Whilst on this subject you should also review your provision of protective equipment and take another look to make sure that it is being used consistently and effectively; check gloves for holes in fingertips by blowing them up and checking for leaks and check masks for fit using fit test equipment and simple observational tests such as looking for signs of dust ingress on the sides of the nose and mouth.

Remember; Issuing our health questionnaires is free, quick and easy.  Just call us to receive a copy and you’ll already be on the way to addressing this risk.

Fire Safety: Government fails to keep its house in order

You may well have read of the recent embarrassment for the government when the very office which is responsible for fire safety failed its own inspection.  The Communities and Local Government building, Eland House, was served with an enforcement notice for a string of failings which were summarised as a lack of understanding of the terms ‘competence’ and ‘responsible persons’ when it came to fire safety in its premises. This came after the 2009 fire at the Fire Service College in Gloucestershire resulting in over £1 million of damage where no fire risk assessment had been completed.
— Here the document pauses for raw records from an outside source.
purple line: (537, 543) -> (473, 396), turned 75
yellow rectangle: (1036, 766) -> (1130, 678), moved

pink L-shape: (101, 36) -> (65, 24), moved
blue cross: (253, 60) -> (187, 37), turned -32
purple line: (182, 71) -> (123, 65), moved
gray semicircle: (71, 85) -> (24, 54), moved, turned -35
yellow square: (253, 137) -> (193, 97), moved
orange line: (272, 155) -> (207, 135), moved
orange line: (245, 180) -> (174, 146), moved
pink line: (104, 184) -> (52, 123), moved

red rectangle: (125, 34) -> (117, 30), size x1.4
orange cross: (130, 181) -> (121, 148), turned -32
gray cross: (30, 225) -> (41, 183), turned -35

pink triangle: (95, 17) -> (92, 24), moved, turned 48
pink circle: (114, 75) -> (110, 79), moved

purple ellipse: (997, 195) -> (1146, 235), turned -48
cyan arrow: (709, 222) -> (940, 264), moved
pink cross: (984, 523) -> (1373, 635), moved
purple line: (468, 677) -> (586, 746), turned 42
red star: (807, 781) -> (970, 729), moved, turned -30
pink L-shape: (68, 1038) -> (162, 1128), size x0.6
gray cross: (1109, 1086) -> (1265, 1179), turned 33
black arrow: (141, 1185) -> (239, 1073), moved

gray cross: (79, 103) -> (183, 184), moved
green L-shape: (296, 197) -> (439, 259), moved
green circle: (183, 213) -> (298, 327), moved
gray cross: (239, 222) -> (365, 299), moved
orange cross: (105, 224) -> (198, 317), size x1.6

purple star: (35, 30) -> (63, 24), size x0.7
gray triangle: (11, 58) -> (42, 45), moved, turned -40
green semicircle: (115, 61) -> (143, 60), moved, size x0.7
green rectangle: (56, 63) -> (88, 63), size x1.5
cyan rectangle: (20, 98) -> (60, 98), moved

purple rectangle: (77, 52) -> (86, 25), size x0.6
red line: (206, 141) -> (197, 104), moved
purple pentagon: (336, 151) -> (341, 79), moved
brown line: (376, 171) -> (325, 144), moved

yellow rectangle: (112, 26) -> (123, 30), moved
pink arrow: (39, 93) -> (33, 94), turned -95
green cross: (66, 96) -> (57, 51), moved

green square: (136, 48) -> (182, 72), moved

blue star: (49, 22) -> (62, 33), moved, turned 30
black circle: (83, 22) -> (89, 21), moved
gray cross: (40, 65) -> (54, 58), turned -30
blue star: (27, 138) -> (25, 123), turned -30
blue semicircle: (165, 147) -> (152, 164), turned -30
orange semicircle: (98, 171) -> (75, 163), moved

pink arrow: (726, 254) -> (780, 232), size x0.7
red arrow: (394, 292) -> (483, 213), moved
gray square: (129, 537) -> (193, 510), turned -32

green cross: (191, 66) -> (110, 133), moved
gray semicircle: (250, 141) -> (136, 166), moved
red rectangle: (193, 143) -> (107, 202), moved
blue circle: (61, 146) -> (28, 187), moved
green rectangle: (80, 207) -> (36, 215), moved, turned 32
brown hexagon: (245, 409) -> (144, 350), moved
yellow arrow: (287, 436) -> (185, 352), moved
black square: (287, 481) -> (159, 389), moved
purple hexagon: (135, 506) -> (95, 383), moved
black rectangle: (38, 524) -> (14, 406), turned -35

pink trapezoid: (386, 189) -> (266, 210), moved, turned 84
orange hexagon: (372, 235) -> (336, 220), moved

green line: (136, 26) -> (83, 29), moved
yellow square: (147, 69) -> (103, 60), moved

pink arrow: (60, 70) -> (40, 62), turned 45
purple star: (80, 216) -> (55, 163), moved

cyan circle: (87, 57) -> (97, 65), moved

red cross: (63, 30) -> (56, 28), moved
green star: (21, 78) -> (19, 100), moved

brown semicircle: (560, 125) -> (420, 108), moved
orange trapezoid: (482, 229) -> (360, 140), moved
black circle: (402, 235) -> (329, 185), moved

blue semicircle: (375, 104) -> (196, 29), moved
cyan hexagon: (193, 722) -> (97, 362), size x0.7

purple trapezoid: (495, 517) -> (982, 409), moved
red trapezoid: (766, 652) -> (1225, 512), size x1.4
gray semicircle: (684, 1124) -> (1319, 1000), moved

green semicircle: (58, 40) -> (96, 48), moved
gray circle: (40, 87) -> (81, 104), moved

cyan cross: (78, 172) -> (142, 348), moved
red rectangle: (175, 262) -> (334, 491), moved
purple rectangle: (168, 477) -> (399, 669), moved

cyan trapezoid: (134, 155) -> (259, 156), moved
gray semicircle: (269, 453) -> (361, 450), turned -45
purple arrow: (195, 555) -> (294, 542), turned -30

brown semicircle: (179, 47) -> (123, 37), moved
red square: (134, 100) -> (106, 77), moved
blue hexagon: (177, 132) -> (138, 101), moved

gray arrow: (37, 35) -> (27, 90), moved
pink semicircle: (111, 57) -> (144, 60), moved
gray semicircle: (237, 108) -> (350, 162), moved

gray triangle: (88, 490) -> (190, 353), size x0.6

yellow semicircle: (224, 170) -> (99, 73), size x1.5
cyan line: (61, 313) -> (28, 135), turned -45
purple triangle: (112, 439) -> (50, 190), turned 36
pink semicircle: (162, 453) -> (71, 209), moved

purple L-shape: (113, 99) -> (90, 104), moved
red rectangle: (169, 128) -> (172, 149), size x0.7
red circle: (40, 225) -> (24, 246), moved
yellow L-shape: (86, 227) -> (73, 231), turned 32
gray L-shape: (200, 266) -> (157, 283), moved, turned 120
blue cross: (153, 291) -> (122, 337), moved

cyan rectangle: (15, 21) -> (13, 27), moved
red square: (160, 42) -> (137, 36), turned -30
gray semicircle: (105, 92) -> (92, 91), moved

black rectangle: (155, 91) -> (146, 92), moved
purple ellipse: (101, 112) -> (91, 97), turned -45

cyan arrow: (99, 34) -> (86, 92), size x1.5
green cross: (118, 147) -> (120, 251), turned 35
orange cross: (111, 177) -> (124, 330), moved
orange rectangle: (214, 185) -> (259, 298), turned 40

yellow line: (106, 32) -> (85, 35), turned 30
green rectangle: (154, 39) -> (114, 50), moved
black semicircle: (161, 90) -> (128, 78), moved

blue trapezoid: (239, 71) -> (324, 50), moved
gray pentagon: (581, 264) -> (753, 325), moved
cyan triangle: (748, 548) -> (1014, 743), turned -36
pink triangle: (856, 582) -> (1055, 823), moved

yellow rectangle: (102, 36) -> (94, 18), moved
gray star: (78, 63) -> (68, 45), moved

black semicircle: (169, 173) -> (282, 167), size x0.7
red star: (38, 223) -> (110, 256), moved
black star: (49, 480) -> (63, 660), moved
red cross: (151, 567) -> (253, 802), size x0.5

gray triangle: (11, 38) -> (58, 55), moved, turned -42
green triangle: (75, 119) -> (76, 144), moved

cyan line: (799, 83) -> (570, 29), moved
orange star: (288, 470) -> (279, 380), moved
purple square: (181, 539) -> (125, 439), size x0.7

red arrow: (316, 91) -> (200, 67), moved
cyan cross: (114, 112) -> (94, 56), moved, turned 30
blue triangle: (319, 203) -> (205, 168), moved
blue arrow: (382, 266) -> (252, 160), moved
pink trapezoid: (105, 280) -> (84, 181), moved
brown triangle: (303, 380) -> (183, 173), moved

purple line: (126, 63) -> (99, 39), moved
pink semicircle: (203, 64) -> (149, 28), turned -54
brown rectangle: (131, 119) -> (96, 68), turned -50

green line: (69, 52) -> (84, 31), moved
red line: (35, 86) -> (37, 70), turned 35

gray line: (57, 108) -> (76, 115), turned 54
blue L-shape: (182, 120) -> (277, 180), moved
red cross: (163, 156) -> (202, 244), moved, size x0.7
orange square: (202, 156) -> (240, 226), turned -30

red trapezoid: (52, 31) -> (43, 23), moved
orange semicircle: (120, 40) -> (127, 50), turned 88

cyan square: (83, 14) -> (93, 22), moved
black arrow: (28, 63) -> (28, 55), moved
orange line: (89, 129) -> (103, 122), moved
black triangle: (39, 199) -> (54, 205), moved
To cap this, the latest news is that another four premises have also failed their inspections with more failures expected to follow suit.  This is four years after the introduction of the Fire Safety Reform Order and begs the question does the government takes its own regulations seriously.  A source of malcontent amongst those of us working outside the public sector is the immunity given to all crown premises and all crown employees when the fines imposed for the private sector can be alarmingly high.  You only need to go back a few months to see the case against retail giant New Look ending with an eye watering £400,000 (reported in our December News Release).

Perhaps it’s time for the public servants to enjoy the same level of accountability as the rest of us, when the bodies responsible for the enforcement of the regulations fail to put their own house in order something needs and to done and as the old adage says “there is no change in behaviour without consequence”.